*THE PROBLEM:*
What are the lines from the top of the entries through the one with "poznajemy punkt widzenia bohatera do tej pory"? Write them out exactly, with no pictures.

*EXCERPTED DATA:*
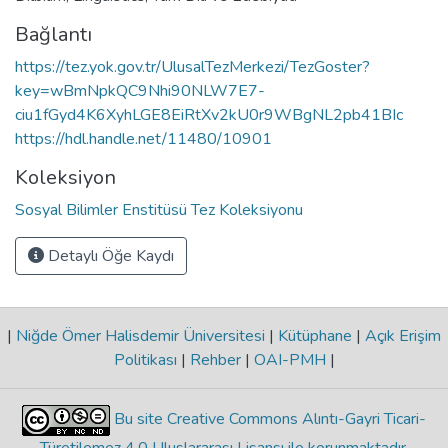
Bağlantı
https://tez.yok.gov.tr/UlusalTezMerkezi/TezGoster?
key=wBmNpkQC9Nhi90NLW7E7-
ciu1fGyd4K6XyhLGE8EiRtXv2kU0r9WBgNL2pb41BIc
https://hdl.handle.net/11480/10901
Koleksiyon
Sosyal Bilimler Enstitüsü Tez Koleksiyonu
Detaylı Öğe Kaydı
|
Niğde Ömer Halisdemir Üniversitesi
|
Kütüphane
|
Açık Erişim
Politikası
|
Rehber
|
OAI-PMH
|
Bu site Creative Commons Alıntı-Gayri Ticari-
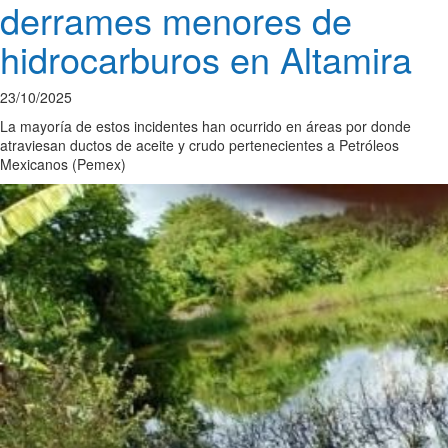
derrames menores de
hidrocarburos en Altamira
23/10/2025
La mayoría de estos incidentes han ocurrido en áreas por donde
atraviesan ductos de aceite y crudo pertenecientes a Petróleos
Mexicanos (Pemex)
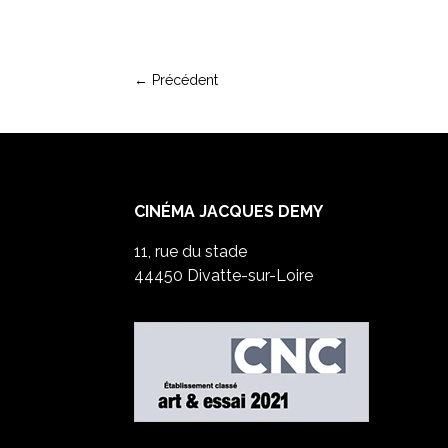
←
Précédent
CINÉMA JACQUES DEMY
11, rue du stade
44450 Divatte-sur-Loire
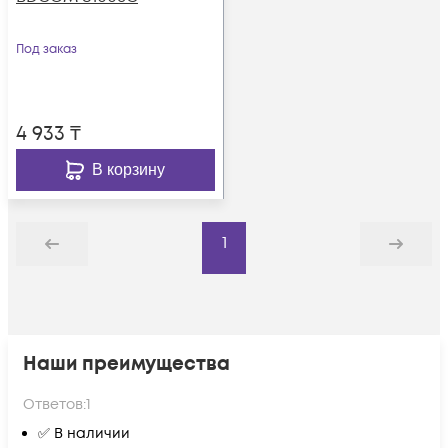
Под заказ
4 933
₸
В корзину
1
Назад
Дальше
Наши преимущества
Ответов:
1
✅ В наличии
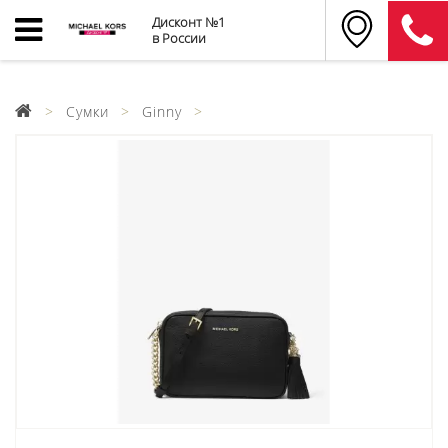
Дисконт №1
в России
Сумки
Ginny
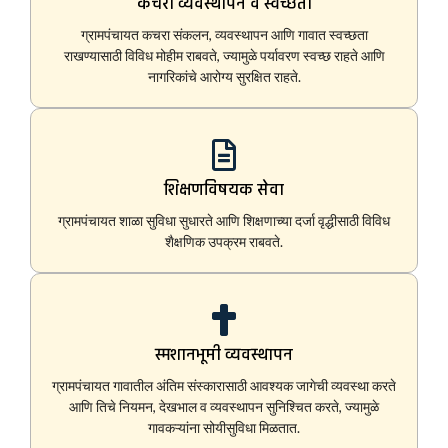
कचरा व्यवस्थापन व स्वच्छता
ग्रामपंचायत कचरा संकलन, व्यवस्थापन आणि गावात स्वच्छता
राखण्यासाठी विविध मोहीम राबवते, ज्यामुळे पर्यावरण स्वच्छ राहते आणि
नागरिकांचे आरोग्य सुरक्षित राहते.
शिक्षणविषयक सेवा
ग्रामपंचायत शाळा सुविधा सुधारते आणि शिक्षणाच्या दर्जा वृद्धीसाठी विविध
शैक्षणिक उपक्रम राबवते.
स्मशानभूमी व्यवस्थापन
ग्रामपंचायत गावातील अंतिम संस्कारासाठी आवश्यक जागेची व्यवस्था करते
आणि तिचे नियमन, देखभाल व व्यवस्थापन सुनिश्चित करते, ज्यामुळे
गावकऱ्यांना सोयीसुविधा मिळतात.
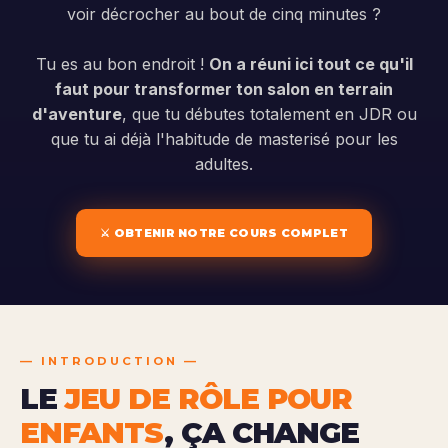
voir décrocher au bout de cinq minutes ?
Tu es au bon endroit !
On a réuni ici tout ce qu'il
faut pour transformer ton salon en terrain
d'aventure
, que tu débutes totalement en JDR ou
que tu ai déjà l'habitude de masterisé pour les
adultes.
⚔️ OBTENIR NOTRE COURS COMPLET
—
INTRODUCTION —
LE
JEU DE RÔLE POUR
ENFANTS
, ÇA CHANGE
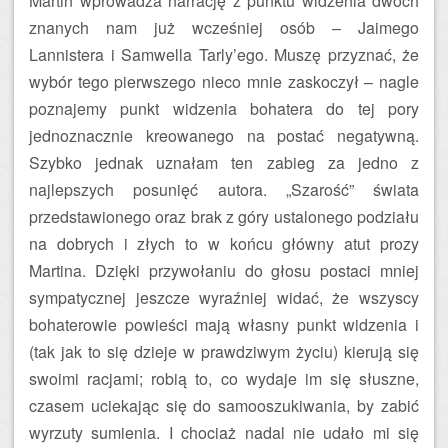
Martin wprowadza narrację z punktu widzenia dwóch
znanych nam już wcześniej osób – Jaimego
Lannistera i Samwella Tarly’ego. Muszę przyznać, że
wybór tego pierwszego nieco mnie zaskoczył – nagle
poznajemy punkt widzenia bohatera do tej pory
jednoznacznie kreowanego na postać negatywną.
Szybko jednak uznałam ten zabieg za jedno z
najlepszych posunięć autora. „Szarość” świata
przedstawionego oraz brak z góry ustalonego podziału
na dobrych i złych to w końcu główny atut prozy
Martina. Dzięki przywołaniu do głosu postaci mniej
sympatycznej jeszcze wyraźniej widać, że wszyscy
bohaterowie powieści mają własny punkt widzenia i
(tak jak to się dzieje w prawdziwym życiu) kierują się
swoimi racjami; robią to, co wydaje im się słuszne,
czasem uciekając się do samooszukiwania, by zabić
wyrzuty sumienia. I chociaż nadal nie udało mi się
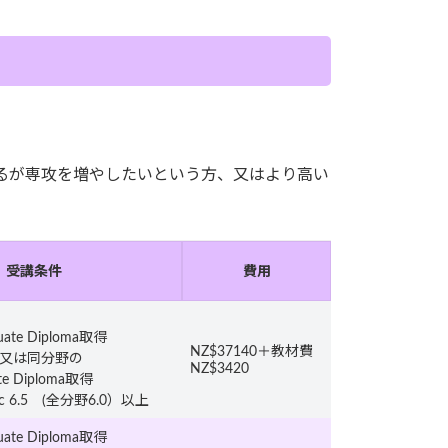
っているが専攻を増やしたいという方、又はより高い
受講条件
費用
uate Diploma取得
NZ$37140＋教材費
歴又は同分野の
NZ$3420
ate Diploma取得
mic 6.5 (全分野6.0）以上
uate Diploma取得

*EXERCISE RESULT:*
Bağlantı
https://tez.yok.gov.tr/UlusalTezMerkezi/TezGoster?
key=wBmNpkQC9Nhi90NLW7E7-
ciu1fGyd4K6XyhLGE8EiRtXv2kU0r9WBgNL2pb41BIc
https://hdl.handle.net/11480/10901
Koleksiyon
Sosyal Bilimler Enstitüsü Tez Koleksiyonu
Detaylı Öğe Kaydı
|
Niğde Ömer Halisdemir Üniversitesi
|
Kütüphane
|
Açık Erişim
Politikası
|
Rehber
|
OAI-PMH
|
Bu site Creative Commons Alıntı-Gayri Ticari-
derrames menores de
hidrocarburos en Altamira
23/10/2025
La mayoría de estos incidentes han ocurrido en áreas por donde
atraviesan ductos de aceite y crudo pertenecientes a Petróleos
Mexicanos (Pemex)
←
Précédent
CINÉMA JACQUES DEMY
11, rue du stade
44450 Divatte-sur-Loire
Под заказ
4 933
₸
В корзину
1
Назад
Дальше
Наши преимущества
Ответов:
1
✅ В наличии
Дисконт №1
в России
Сумки
Ginny
कचरा व्यवस्थापन व स्वच्छता
ग्रामपंचायत कचरा संकलन, व्यवस्थापन आणि गावात स्वच्छता
राखण्यासाठी विविध मोहीम राबवते, ज्यामुळे पर्यावरण स्वच्छ राहते आणि
नागरिकांचे आरोग्य सुरक्षित राहते.
शिक्षणविषयक सेवा
ग्रामपंचायत शाळा सुविधा सुधारते आणि शिक्षणाच्या दर्जा वृद्धीसाठी विविध
शैक्षणिक उपक्रम राबवते.
स्मशानभूमी व्यवस्थापन
ग्रामपंचायत गावातील अंतिम संस्कारासाठी आवश्यक जागेची व्यवस्था करते
आणि तिचे नियमन, देखभाल व व्यवस्थापन सुनिश्चित करते, ज्यामुळे
गावकऱ्यांना सोयीसुविधा मिळतात.
voir décrocher au bout de cinq minutes ?
Tu es au bon endroit !
On a réuni ici tout ce qu'il
faut pour transformer ton salon en terrain
d'aventure
, que tu débutes totalement en JDR ou
que tu ai déjà l'habitude de masterisé pour les
adultes.
⚔️ OBTENIR NOTRE COURS COMPLET
—
INTRODUCTION —
LE
JEU DE RÔLE POUR
ENFANTS
, ÇA CHANGE
Martin wprowadza narrację z punktu widzenia dwóch
znanych nam już wcześniej osób – Jaimego
Lannistera i Samwella Tarly’ego. Muszę przyznać, że
wybór tego pierwszego nieco mnie zaskoczył – nagle
poznajemy punkt widzenia bohatera do tej pory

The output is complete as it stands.